> _Data provided_

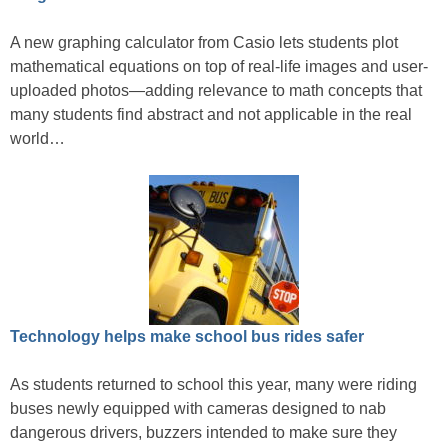
A new graphing calculator from Casio lets students plot
mathematical equations on top of real-life images and user-
uploaded photos—adding relevance to math concepts that
many students find abstract and not applicable in the real
world…
Technology helps make school bus rides safer
As students returned to school this year, many were riding
buses newly equipped with cameras designed to nab
dangerous drivers, buzzers intended to make sure they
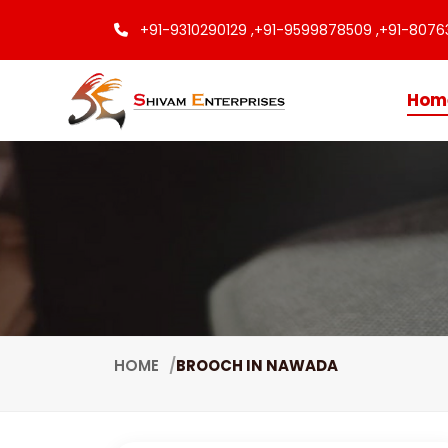
+91-9310290129 ,
+91-9599878509 ,
+91-8076
Hom
HOME
BROOCH IN NAWADA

> _Goal of the exercise_
Give the data again exactly, without pictures.

> _Answer for the task_
A new graphing calculator from Casio lets students plot
mathematical equations on top of real-life images and user-
uploaded photos—adding relevance to math concepts that
many students find abstract and not applicable in the real
world…
Technology helps make school bus rides safer
As students returned to school this year, many were riding
buses newly equipped with cameras designed to nab
dangerous drivers, buzzers intended to make sure they
+91-9310290129 ,
+91-9599878509 ,
+91-8076
Hom
HOME
BROOCH IN NAWADA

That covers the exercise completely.